Dodgers get best of Odorizzi to split series with Astros

Jake Odorizzi allowed four home runs over three innings against the Dodgers on Wednesday. Photo by Bob Levey/Getty Images.

After spoiling the night of many Dodgers fans in the opener of this two-game series in Los Angeles the night prior, the Astros returned to the stadium to a fresh set of hostile fans, looking to get the mini-sweep. This one went much more in favor of the home team, though, as the Dodgers would ride three big innings to start the game to the win for the series split.
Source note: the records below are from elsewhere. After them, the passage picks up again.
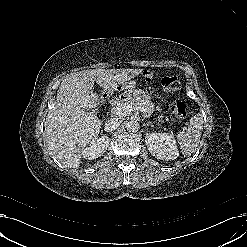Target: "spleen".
<instances>
[{"label": "spleen", "instance_id": "3e777b00", "mask_svg": "<svg viewBox=\"0 0 247 247\" xmlns=\"http://www.w3.org/2000/svg\"><path fill=\"white\" fill-rule=\"evenodd\" d=\"M202 129L203 119L200 114H197L190 119L188 129L177 135L184 156H190L191 153L196 151L202 135Z\"/></svg>", "mask_w": 247, "mask_h": 247}]
</instances>
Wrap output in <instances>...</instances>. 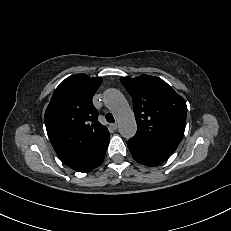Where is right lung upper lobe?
<instances>
[{"label": "right lung upper lobe", "instance_id": "right-lung-upper-lobe-1", "mask_svg": "<svg viewBox=\"0 0 231 231\" xmlns=\"http://www.w3.org/2000/svg\"><path fill=\"white\" fill-rule=\"evenodd\" d=\"M102 78L76 74L56 88L45 112L46 130L62 162L73 170H88L109 143L110 133L98 121L92 97Z\"/></svg>", "mask_w": 231, "mask_h": 231}]
</instances>
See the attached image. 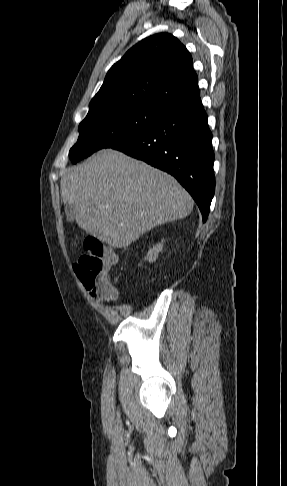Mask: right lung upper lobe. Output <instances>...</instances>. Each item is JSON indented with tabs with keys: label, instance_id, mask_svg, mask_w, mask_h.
I'll return each instance as SVG.
<instances>
[{
	"label": "right lung upper lobe",
	"instance_id": "obj_1",
	"mask_svg": "<svg viewBox=\"0 0 287 486\" xmlns=\"http://www.w3.org/2000/svg\"><path fill=\"white\" fill-rule=\"evenodd\" d=\"M198 96L190 53L176 37L160 33L134 45L110 68L89 107L149 102L171 109Z\"/></svg>",
	"mask_w": 287,
	"mask_h": 486
}]
</instances>
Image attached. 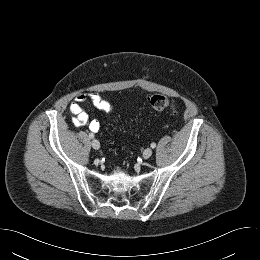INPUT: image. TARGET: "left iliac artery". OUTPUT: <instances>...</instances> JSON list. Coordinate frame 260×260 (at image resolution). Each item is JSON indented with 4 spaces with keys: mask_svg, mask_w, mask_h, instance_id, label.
Masks as SVG:
<instances>
[{
    "mask_svg": "<svg viewBox=\"0 0 260 260\" xmlns=\"http://www.w3.org/2000/svg\"><path fill=\"white\" fill-rule=\"evenodd\" d=\"M151 147H152V148H155V147H156V143H152V144H151Z\"/></svg>",
    "mask_w": 260,
    "mask_h": 260,
    "instance_id": "1",
    "label": "left iliac artery"
}]
</instances>
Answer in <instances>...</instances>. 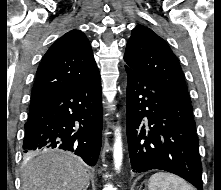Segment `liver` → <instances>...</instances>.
<instances>
[{"mask_svg": "<svg viewBox=\"0 0 221 190\" xmlns=\"http://www.w3.org/2000/svg\"><path fill=\"white\" fill-rule=\"evenodd\" d=\"M23 159L21 190H84L89 175L82 161L70 153L47 154Z\"/></svg>", "mask_w": 221, "mask_h": 190, "instance_id": "liver-1", "label": "liver"}]
</instances>
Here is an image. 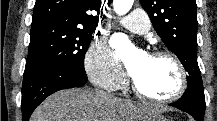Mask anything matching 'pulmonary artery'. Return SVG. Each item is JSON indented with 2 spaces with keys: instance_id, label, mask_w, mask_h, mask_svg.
I'll return each instance as SVG.
<instances>
[{
  "instance_id": "obj_1",
  "label": "pulmonary artery",
  "mask_w": 217,
  "mask_h": 121,
  "mask_svg": "<svg viewBox=\"0 0 217 121\" xmlns=\"http://www.w3.org/2000/svg\"><path fill=\"white\" fill-rule=\"evenodd\" d=\"M120 24L132 32L143 34L151 29L147 14L140 9L133 10L129 15L119 20Z\"/></svg>"
}]
</instances>
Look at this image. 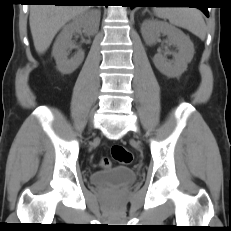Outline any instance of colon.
<instances>
[{"label": "colon", "instance_id": "colon-1", "mask_svg": "<svg viewBox=\"0 0 231 231\" xmlns=\"http://www.w3.org/2000/svg\"><path fill=\"white\" fill-rule=\"evenodd\" d=\"M133 160V155L126 147L122 145H114L111 147L107 157L102 159L101 164L103 167L108 168L112 162L120 164H130Z\"/></svg>", "mask_w": 231, "mask_h": 231}]
</instances>
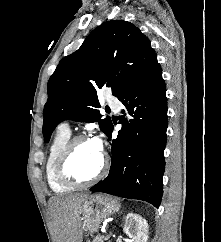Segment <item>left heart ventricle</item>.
<instances>
[{
    "label": "left heart ventricle",
    "instance_id": "obj_1",
    "mask_svg": "<svg viewBox=\"0 0 221 242\" xmlns=\"http://www.w3.org/2000/svg\"><path fill=\"white\" fill-rule=\"evenodd\" d=\"M102 162V152L90 140L78 143L72 153L69 171L76 177L88 179L95 175Z\"/></svg>",
    "mask_w": 221,
    "mask_h": 242
}]
</instances>
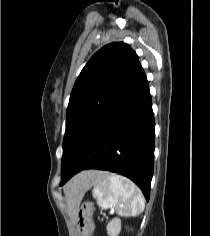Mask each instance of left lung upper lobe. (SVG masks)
Masks as SVG:
<instances>
[{
	"instance_id": "obj_1",
	"label": "left lung upper lobe",
	"mask_w": 210,
	"mask_h": 236,
	"mask_svg": "<svg viewBox=\"0 0 210 236\" xmlns=\"http://www.w3.org/2000/svg\"><path fill=\"white\" fill-rule=\"evenodd\" d=\"M141 73L138 56L126 43L108 44L92 56L70 96L61 168L85 129Z\"/></svg>"
}]
</instances>
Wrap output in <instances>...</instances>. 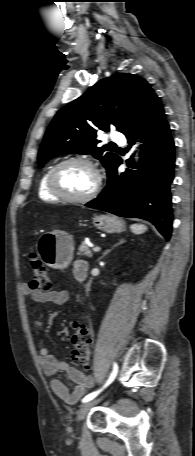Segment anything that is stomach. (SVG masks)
Listing matches in <instances>:
<instances>
[{"mask_svg": "<svg viewBox=\"0 0 195 456\" xmlns=\"http://www.w3.org/2000/svg\"><path fill=\"white\" fill-rule=\"evenodd\" d=\"M94 226L106 233H120L125 230V223L111 215H96ZM73 239L65 231L54 230L41 237L38 252L42 261L49 267L66 268L73 258Z\"/></svg>", "mask_w": 195, "mask_h": 456, "instance_id": "stomach-1", "label": "stomach"}]
</instances>
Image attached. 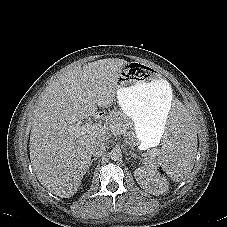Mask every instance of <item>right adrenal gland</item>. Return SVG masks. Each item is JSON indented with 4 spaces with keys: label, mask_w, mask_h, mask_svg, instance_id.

Final Score: Dodgers 7, Astros 5

Astros' Record: 65-43, first in the AL West

Winning Pitcher: Max Scherzer (9-4)

Losing Pitcher: Jake Odorizzi (4-6)

Odorizzi gets shelled

After a Michael Brantley solo home in the top of the first run against Max Scherzer, making his Dodger debut, it looked like the Astros may continue their momentum from the night before to grab hold of this game as well. However, that all changed in the bottom of the inning, as the Dodgers would tee off against Jake Odorizzi.

In that inning, he allowed four runs, a leadoff solo shot by Mookie Betts, then later a three-run blast by Will Smith. Betts made it 2-for-2 with solo homers in the bottom of the second, extending the lead to 5-1. Things went from bad to worse in the third, with Los Angeles getting their fourth home run, this one for two runs to make it a 7-1 game. Odorizzi would finish the third but go no further.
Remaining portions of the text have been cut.